Work instructions:
Write out each record below exactly, but not the pictures.

Input data:
/---
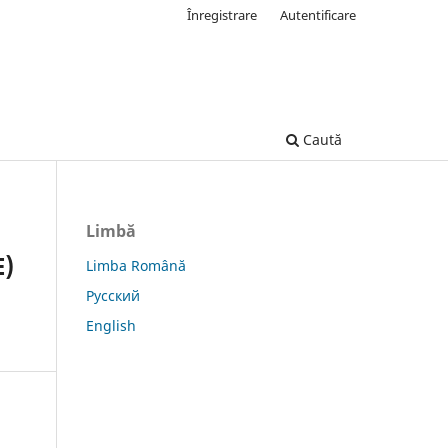
Înregistrare
Autentificare
Caută
Limbă
)
Limba Română
Русский
English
\---
Your solution:
Înregistrare
Autentificare
Caută
Limbă
)
Limba Română
Русский
English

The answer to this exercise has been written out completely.